We received now some reports about alternative kinds of fishing which had been tried during the hot weather. One which caught my eye was a classic report from an angler who had fished the Usk Reservoir during the heat of the 19th. I’m minded to quote the whole thing; after all it is only one sentence: “Absolute rubbish up there yet again sure there is poaching going on up there as I have been a few times now on different days and caught nothing I will not go up there again and waste £23.00 it is a right rip-off and if I go again I ain’t paying I repeat it is a massive rip-off.” I’m not quite clear from that whether this gentleman is planning to give up fishing the Usk Reservoir or to poach it himself: “…if I go again I ain’t paying…” The first course, I suggest, would be the best one.  Other people fishing in the same difficult conditions caught the odd brown and rainbow trout and some perch. JD from Caldy with a friend had a difficult day on Llyn Bugeilyn, not at all helped by the fact that the padlock code on the access track gate had been changed without notice – a problem the WUF had to resolve on the day. I seem to remember that a couple of years ago, anglers had the same gate locked behind them while they were fishing. They had to lift the gate off the hinges to escape. Land owners really should be more careful!

TM from Somerset had 8 grayling and a trout from Craig Llyn on the 21st. GW from London had two really good days on the Raby Estate water of the River Tees, a very famous Northern fishery, beginning with 18 trout on the 23rd. On the following day he fished the top section from Widdy Brook to Cauldron Snout, and had 38 trout using a pair of Pheasant Tail Nymphs.

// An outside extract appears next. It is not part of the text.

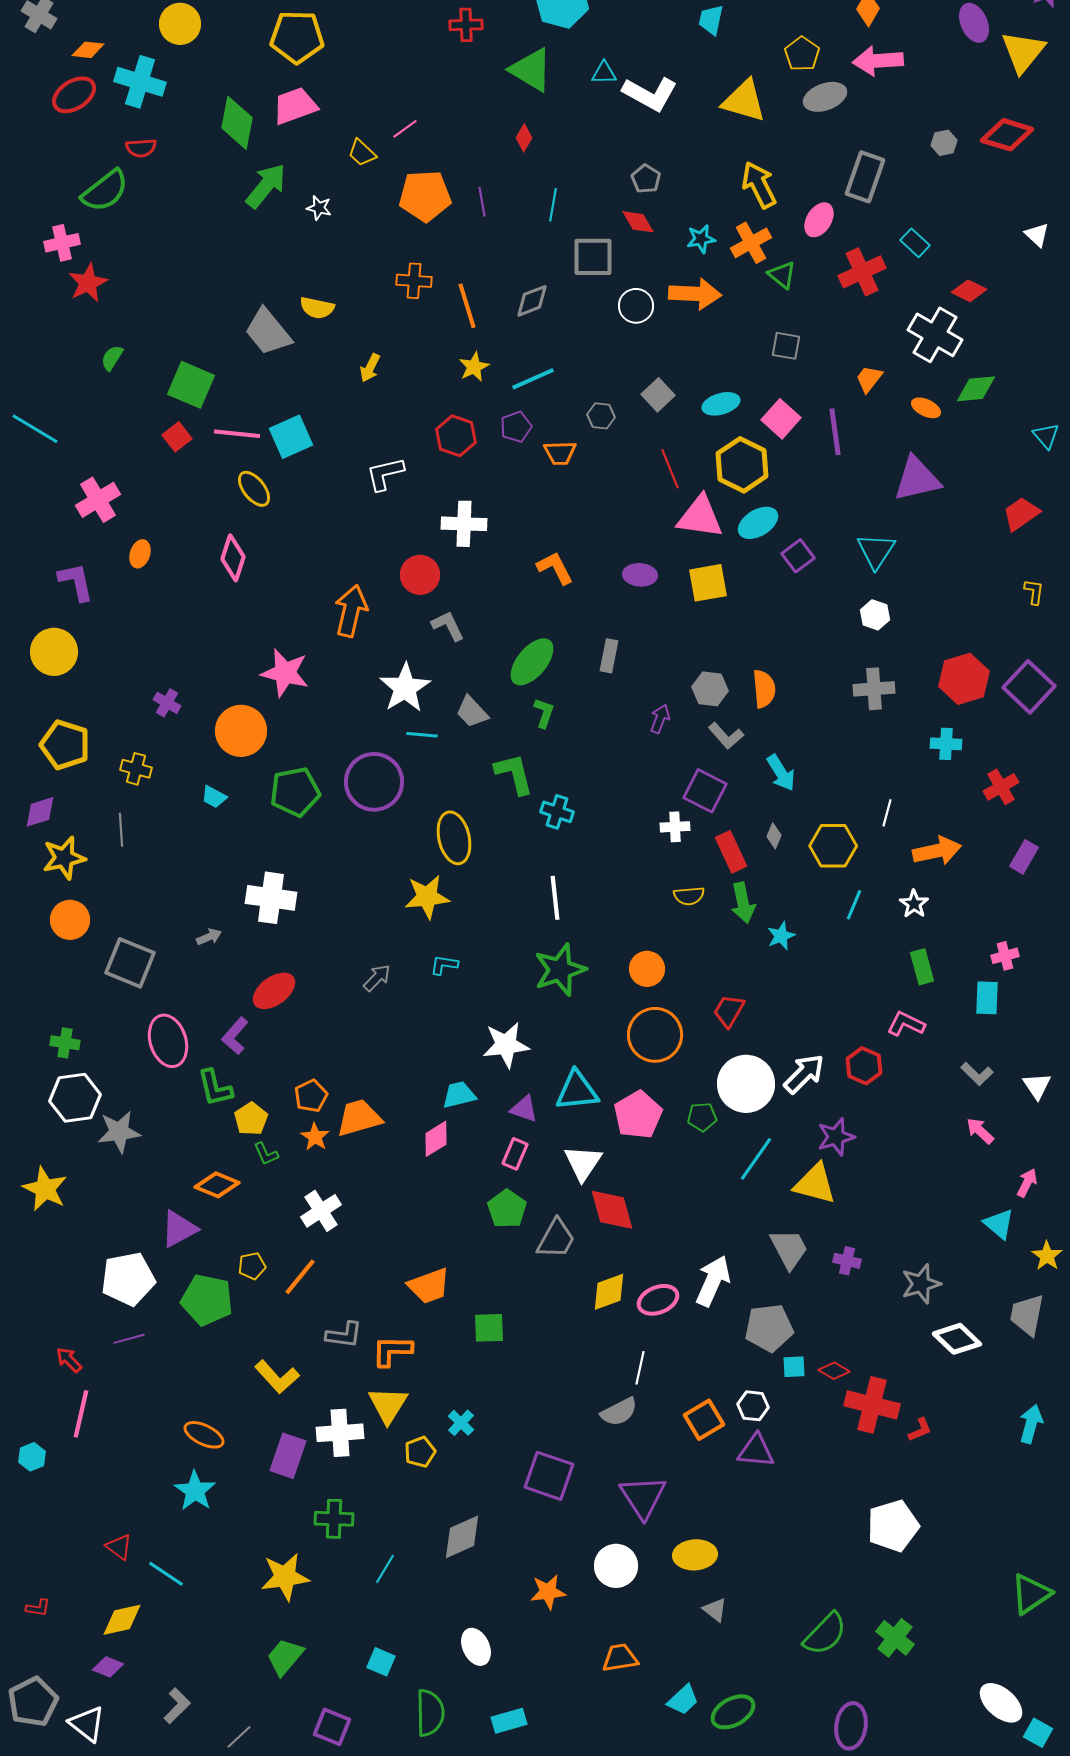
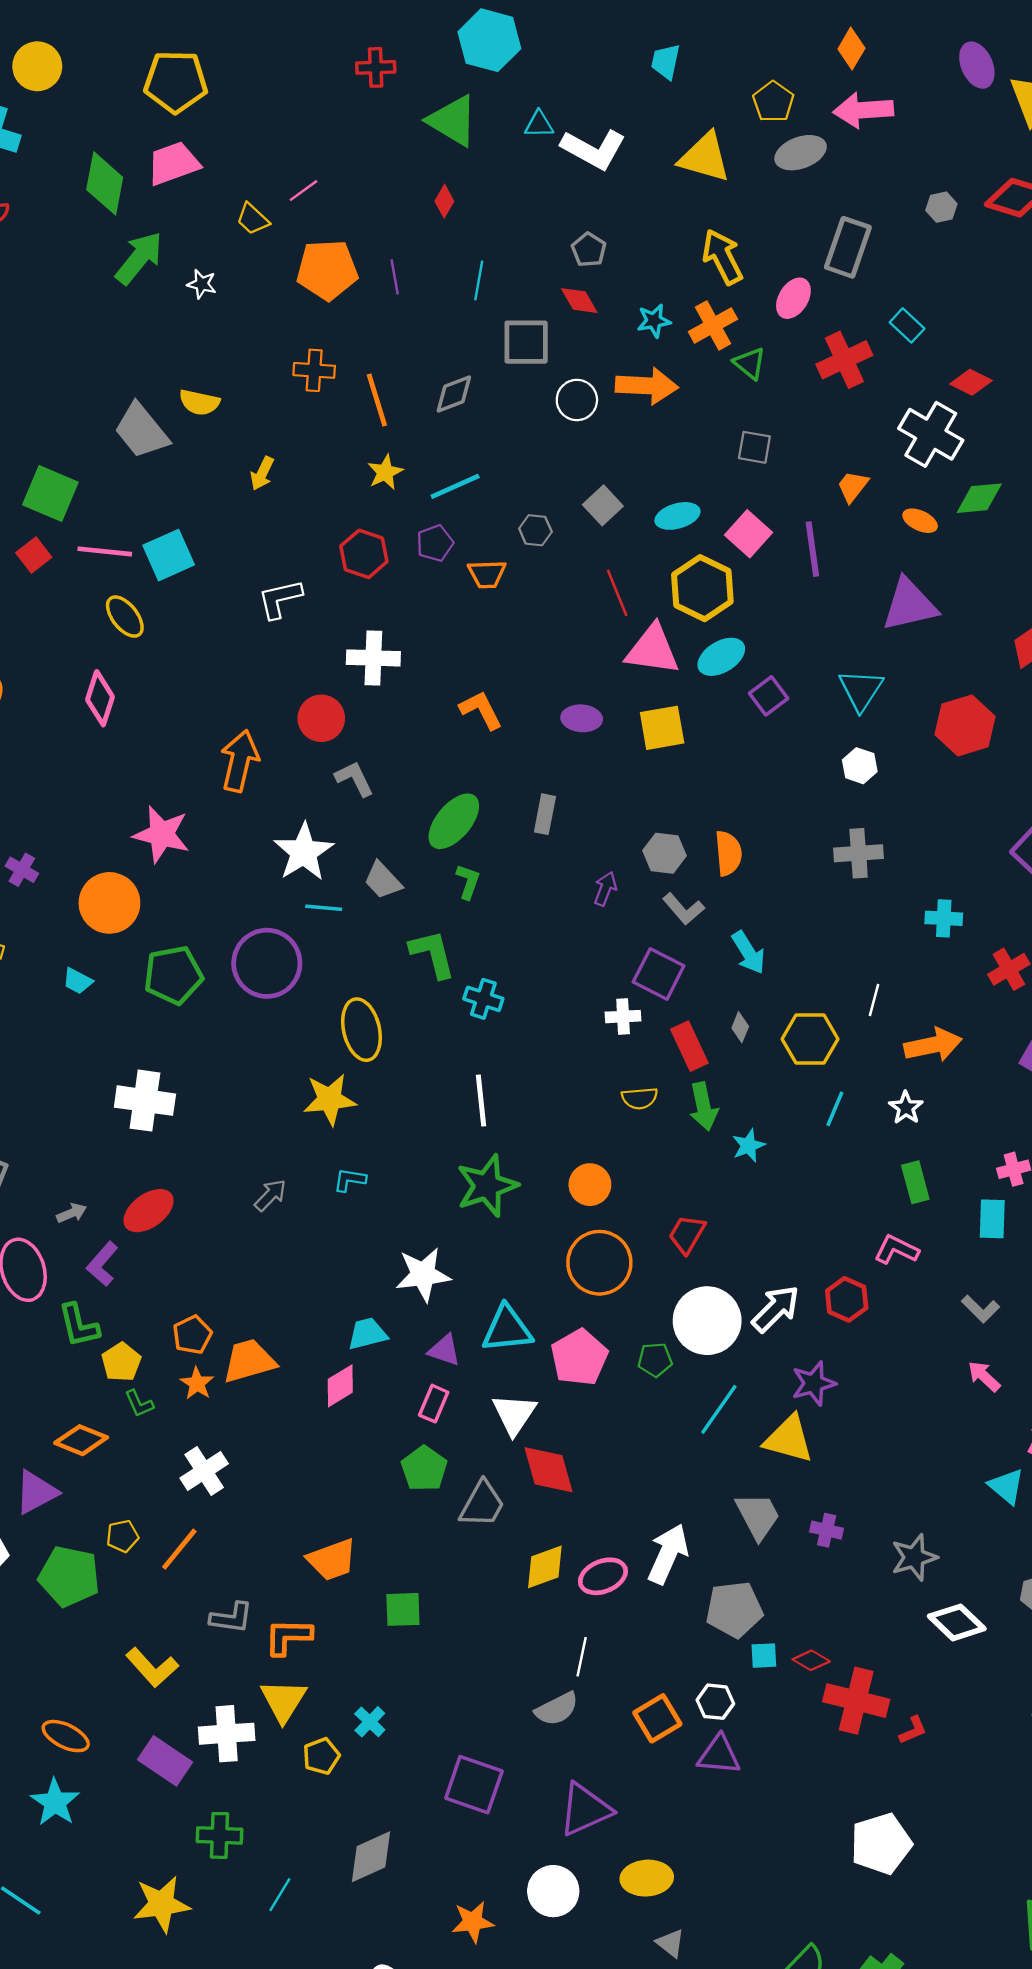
red hexagon: (964, 679) -> (965, 725), moved
gray arrow: (209, 937) -> (72, 1213), moved
purple rectangle: (288, 1456) -> (165, 1761), turned -75
purple triangle: (643, 1497) -> (585, 1809), turned 39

Joe Alexander from Leominster visited his favourite Hundred House beat at the top of the Edw, checked the water temperature and found it a reasonable 14 degrees, before taking 7 trout on dry fly. CT from Cardiff tried something different at Pant y Llyn, taking a brace of its famous wild carp and a couple of chub.

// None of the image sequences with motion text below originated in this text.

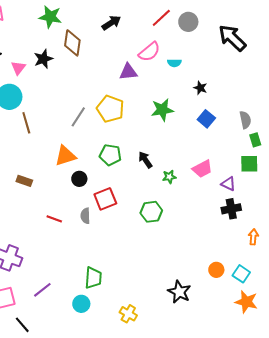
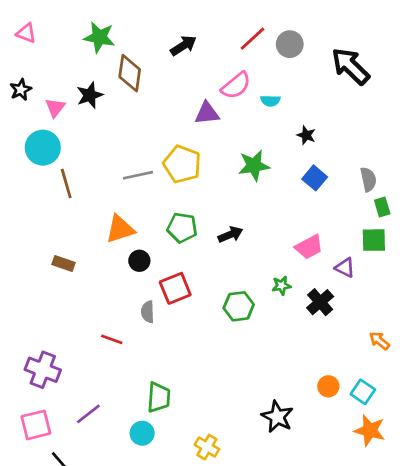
gray line: (78, 117) -> (138, 175), turned 45
black arrow: (145, 160) -> (230, 235), turned 102
green star: (169, 177) -> (281, 286), moved
black cross: (231, 209) -> (320, 302), moved, turned -30
red line: (54, 219) -> (112, 339), moved
orange arrow: (253, 237) -> (379, 341), turned -56

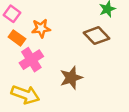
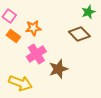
pink cross: (31, 60) -> (36, 54), moved

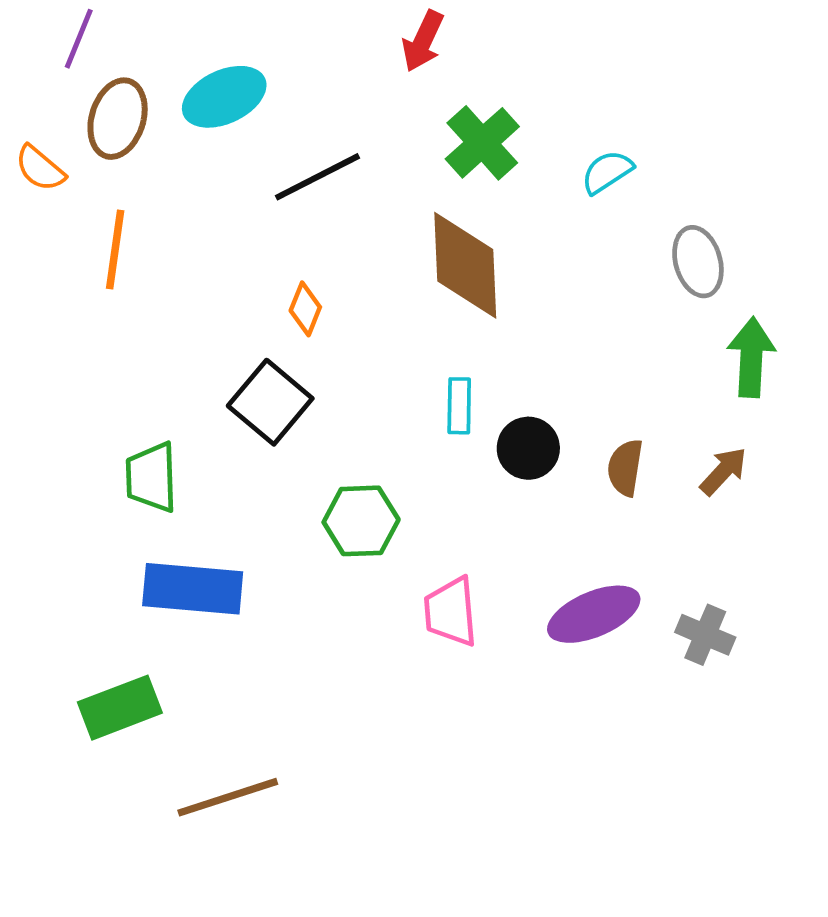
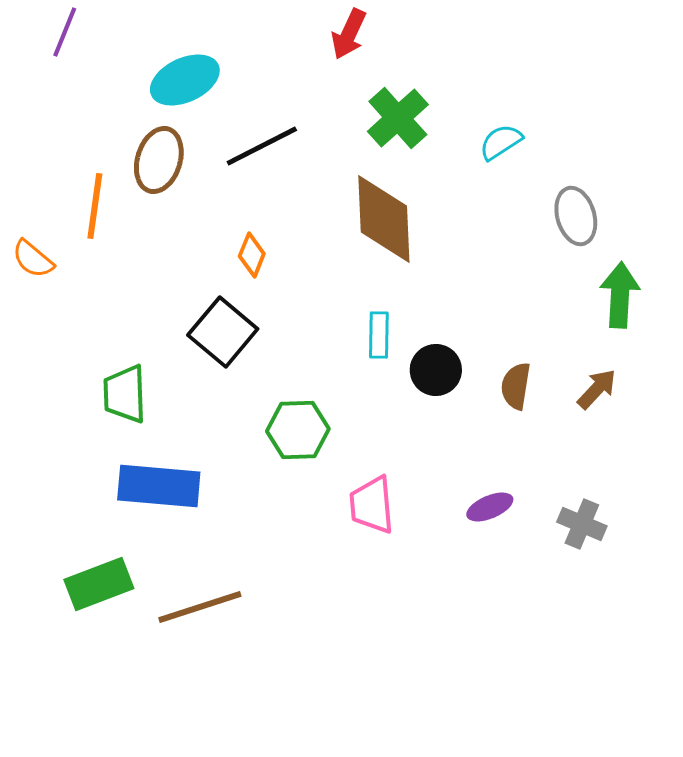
brown ellipse: (118, 119) -> (159, 160), moved
orange semicircle: (40, 168) -> (33, 259), moved
purple ellipse: (594, 614) -> (490, 507), size x0.6
brown line: (228, 797) -> (200, 607), moved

Pant y Llyn carp - CT from Cardiff

Emlyn Rees of Cenarth, having been found guilty of spear-heading an extensive poaching operation which spanned 7 years and killed 989 sea trout and 302 salmon (he actually kept records), was fined 1,600 pounds and received a confiscation order for 61,791 pounds representing the value of the fish which he stole. As it turned out he has no assets and could not pay this, he was asked for a pound to be going on with, which he paid. He will be liable for the whole £63,391.50 when he acquires some assets. Whenever that may be. Am I missing something here, or would a prison sentence not be appropriate for such a case?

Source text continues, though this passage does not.